- Records provided -
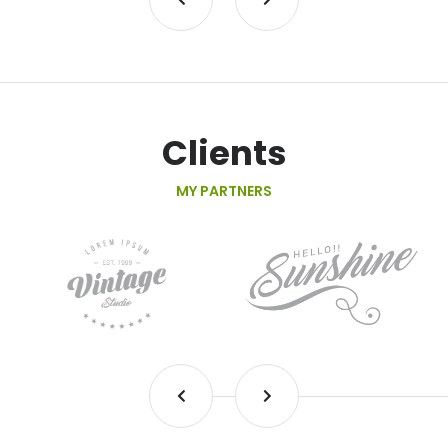
Clients
MY PARTNERS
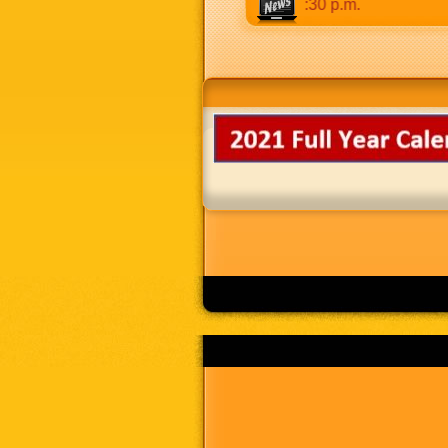
 to 8:30 p.m. Weekends: 9:00 a.m to 8:30 p.m.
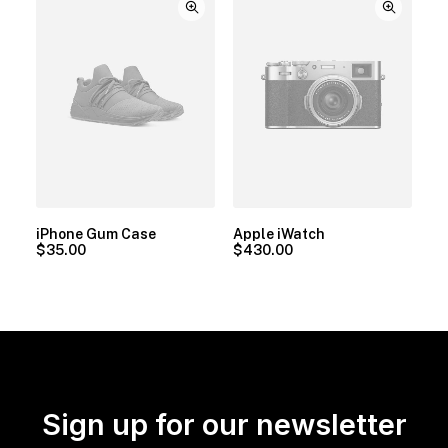
iPhone Gum Case
Apple iWatch
$
35.00
$
430.00
Sign up for our newsletter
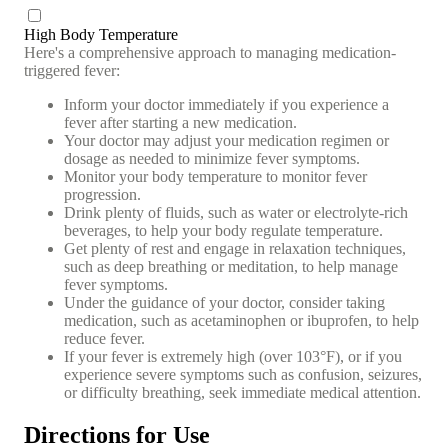
High Body Temperature
Here's a comprehensive approach to managing medication-
triggered fever:
Inform your doctor immediately if you experience a
fever after starting a new medication.
Your doctor may adjust your medication regimen or
dosage as needed to minimize fever symptoms.
Monitor your body temperature to monitor fever
progression.
Drink plenty of fluids, such as water or electrolyte-rich
beverages, to help your body regulate temperature.
Get plenty of rest and engage in relaxation techniques,
such as deep breathing or meditation, to help manage
fever symptoms.
Under the guidance of your doctor, consider taking
medication, such as acetaminophen or ibuprofen, to help
reduce fever.
If your fever is extremely high (over 103°F), or if you
experience severe symptoms such as confusion, seizures,
or difficulty breathing, seek immediate medical attention.
Directions for Use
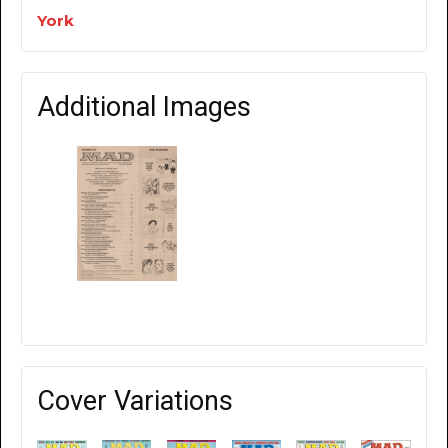
York
Additional Images
Cover Variations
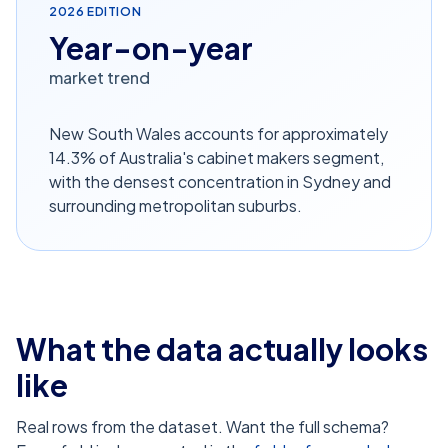
2026
EDITION
Year-on-year
market trend
New South Wales accounts for approximately
14.3% of Australia's cabinet makers segment,
with the densest concentration in Sydney and
surrounding metropolitan suburbs.
What the data actually looks
like
Real rows from the dataset. Want the full schema?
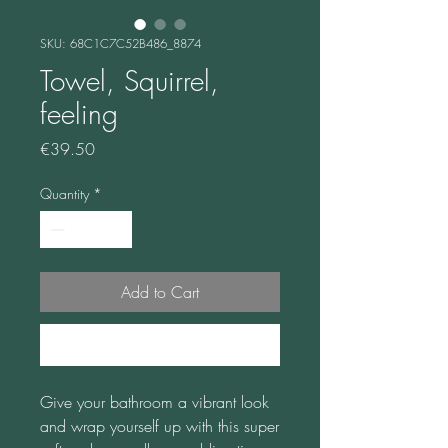
SKU: 68C1C7C52B486_8874
Towel, Squirrel,
feeling
Price
€39.50
Quantity
*
Add to Cart
Buy Now
Give your bathroom a vibrant look 
and wrap yourself up with this super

- Problem to solve -
Take the line that contains "High Body Temperature" and all lines after it to the end of the material above, and copy them verbatim without any images.

- Completed exercise -
High Body Temperature
Here's a comprehensive approach to managing medication-
triggered fever:
Inform your doctor immediately if you experience a
fever after starting a new medication.
Your doctor may adjust your medication regimen or
dosage as needed to minimize fever symptoms.
Monitor your body temperature to monitor fever
progression.
Drink plenty of fluids, such as water or electrolyte-rich
beverages, to help your body regulate temperature.
Get plenty of rest and engage in relaxation techniques,
such as deep breathing or meditation, to help manage
fever symptoms.
Under the guidance of your doctor, consider taking
medication, such as acetaminophen or ibuprofen, to help
reduce fever.
If your fever is extremely high (over 103°F), or if you
experience severe symptoms such as confusion, seizures,
or difficulty breathing, seek immediate medical attention.
Directions for Use
York
Additional Images
Cover Variations
2026
EDITION
Year-on-year
market trend
New South Wales accounts for approximately
14.3% of Australia's cabinet makers segment,
with the densest concentration in Sydney and
surrounding metropolitan suburbs.
What the data actually looks
like
Real rows from the dataset. Want the full schema?
SKU: 68C1C7C52B486_8874
Towel, Squirrel,
feeling
Price
€39.50
Quantity
*
Add to Cart
Buy Now
Give your bathroom a vibrant look 
and wrap yourself up with this super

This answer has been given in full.